When speaking about national originality, one cannot but advert to the notion of a concept in the cultural aspect. While a mental concept is treated as a cognitive structure, a “unity of consciousness characterized by a definite and whole contents” [6]; a linguistic concept – as a means that identifies and makes the former one clear, then a cultural concept is “absorbed in the domain of culture” [6]. A.P. Babushkin attracts his attention to the idea of a concept as a “discontinuous meaningful unity of the collective mind that reflects an object from the real or ideal world and is kept in the national memory of language-speaking individuals in a verbal way” [1].  A. Wiezbicka remarks that in any natural language there exist equal elementary cultural concepts (“primitives”). Every set of the primitives should be regarded as “a single linguistically specific manifestation of the universal fundamental human being’s set of concepts” [9]. Due to the above mentioned set, communication between representatives of different cultures is possible.   

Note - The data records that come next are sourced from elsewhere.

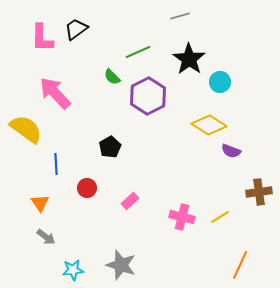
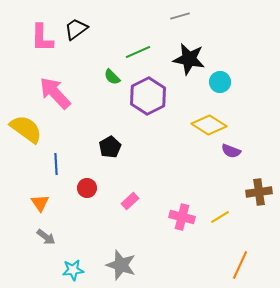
black star: rotated 24 degrees counterclockwise
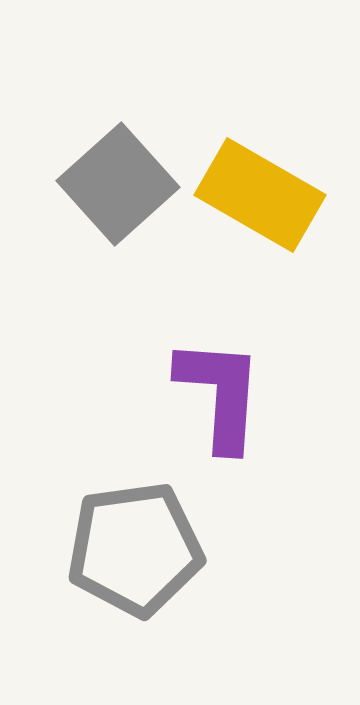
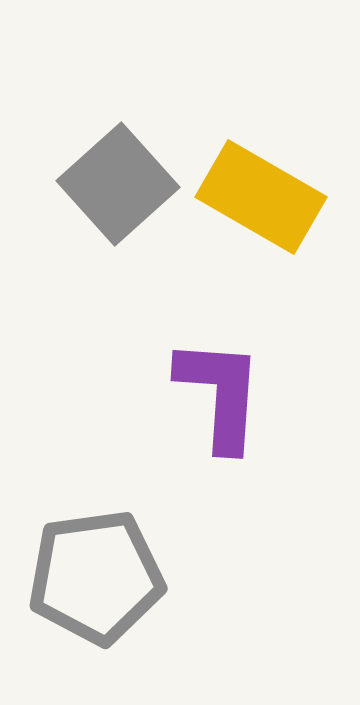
yellow rectangle: moved 1 px right, 2 px down
gray pentagon: moved 39 px left, 28 px down
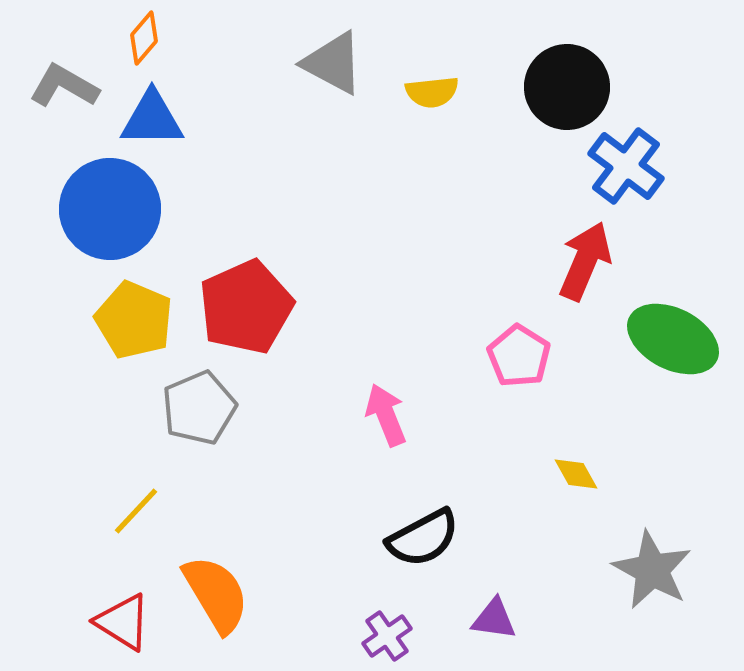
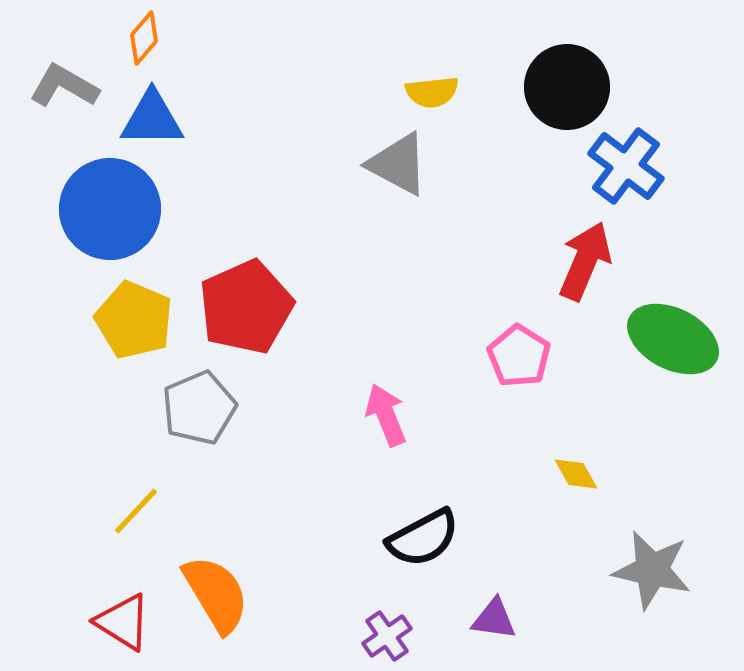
gray triangle: moved 65 px right, 101 px down
gray star: rotated 16 degrees counterclockwise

It is necessary to distinguish a notion and a concept. The essence of concept is more profound than that one of notion. Concept is related to culture domain. “Concept is like a culture clot in a human consciousness”. Simultaneously, it is “something due to that a plain individual…penetrates into the domain of culture himself and sometimes influences it” [5].  In other words, concept can be considered to be the main cultural niche in the mental world of a human being. From the linguistic-cultural perspective, concept includes notion and amounts to more than the latter. It embraces all the contents of a word that reflects the idea of a phenomenon from the view point of individuals belonging to a certain culture. For instance, in spite of the well-known fact that the objective space is dismembered, the concept of it is stamped differently in consciousness of the Russians, Englishmen and Norwegians. The Russian- and Norwegian-speaking people, unlike the Englishmen, conceive the space as an integral constitution, a certain extension outspread in all directions. That is proved by the deep meanings of the words referring to the concept in question. The Russian word “prostranstvo” is associated with such senses as “forward”, “in breadth”, “outside”, etc.; the Norwegian “rom” has some coherence with  “expanse”, or “extent”, as well (for instance, see the noun derived from the archaic Old-German adjective “ruma” denoting “roomy”, “wide”). On the contrary, the semantic capacity of the English “space” has less to do with “width” and “boundlessness” if for no other reason than  its etymological  roots are in the Latin “spatum” (from “spatior” – “to pace”), i.e. the inner semantics of “space” implies something like “limits”, “evenness”, “flatness” (two-dimensional space). So, the English “space” reflects, first of all, motion along the imagined axle “forward – backward” (“along”), unlike the Russian “prostranstvo” and the Norwegian “rom”, associated with “circular”, “all-round” horizontal space.

Thus, the linguistic manifistations of the concept space is quite various in the consciousnesses of different nations. It is caused by some image apriority of a nation’s mind that turns out to be a basis of the certain concepts [2].    

References:

[1] Babushkin A.P. Types of concepts in lexic-phraseological semantics of language, Voronezh, 1998, p.12 (Russian).

 [2] Gachev G.D. National images of the world: Eurasia – the space of a nomad, a farmer and a mountaineer, M., 1999, p. 11(Russian).

[3] Klepp P.K. stier mellom nature and kultur, Oslo, 1998, p. 14.

[4] Pichkur A.I. National-cultural component of the semantics of the German and Russian ornitonyms, Samara, 1998, pp. 98-104 (Russian).

[5] Stepanov Y.S. Constants. The Dictionary of the Russian Culture, M., 1997, p.40  (Russian).

[6] Tilman Y.D. Cultural concepts in the language picture of the world (Poetry by F.I. Tyutchev), M., 1999, p.28  (Russian).

[7] Toporov V.N. Space and text, M., p. 277-285  (Russian).

[8] Uspensky B.A. Selected works, vol. 1, M., 1994, p. 6 (Russian).

[9] Wierzbicka A. Semantics, culture and cognition: Universal human concepts in culture. Specific configurations, Oxford, 1992, pp. 16-17.